• **Your instructions**
Where the line with "ngầm nhưng rõ" appears below, start writing out lines exactly, and finish with the line with "ngoại giao thích", which is included; write out nothing else.

┌──

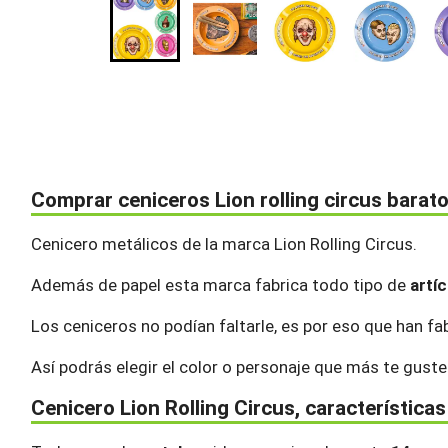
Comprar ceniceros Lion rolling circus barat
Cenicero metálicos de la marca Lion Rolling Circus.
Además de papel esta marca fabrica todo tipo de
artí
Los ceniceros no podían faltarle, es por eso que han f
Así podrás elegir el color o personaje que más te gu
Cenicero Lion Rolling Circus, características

└──
┌──

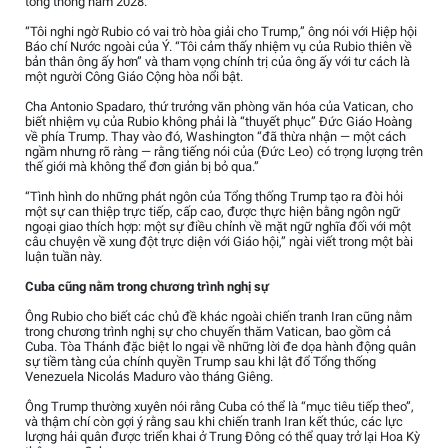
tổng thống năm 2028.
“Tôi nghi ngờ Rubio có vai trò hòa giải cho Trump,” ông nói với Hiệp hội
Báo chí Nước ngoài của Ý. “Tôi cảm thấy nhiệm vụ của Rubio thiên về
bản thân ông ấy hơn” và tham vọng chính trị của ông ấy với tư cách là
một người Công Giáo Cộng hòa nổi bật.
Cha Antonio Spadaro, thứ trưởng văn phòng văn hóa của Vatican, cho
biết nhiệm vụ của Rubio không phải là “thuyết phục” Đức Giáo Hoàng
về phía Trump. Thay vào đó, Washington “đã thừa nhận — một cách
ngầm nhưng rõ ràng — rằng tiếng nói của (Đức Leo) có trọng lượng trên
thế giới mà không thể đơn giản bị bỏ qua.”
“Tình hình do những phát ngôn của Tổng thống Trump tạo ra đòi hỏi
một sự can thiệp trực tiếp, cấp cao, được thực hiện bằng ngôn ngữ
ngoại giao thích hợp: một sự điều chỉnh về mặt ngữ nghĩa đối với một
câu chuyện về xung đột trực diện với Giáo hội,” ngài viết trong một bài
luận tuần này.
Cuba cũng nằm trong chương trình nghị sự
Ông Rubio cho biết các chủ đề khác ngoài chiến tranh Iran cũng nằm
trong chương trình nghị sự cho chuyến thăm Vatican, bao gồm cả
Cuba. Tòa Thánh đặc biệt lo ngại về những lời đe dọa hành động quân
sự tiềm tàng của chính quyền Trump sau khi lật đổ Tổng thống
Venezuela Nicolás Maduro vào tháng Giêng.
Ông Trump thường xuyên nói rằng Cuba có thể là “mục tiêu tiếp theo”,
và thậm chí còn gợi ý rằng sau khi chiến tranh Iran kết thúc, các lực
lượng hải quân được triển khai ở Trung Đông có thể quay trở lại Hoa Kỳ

└──

• **Output below**
ngầm nhưng rõ ràng — rằng tiếng nói của (Đức Leo) có trọng lượng trên
thế giới mà không thể đơn giản bị bỏ qua.”
“Tình hình do những phát ngôn của Tổng thống Trump tạo ra đòi hỏi
một sự can thiệp trực tiếp, cấp cao, được thực hiện bằng ngôn ngữ
ngoại giao thích hợp: một sự điều chỉnh về mặt ngữ nghĩa đối với một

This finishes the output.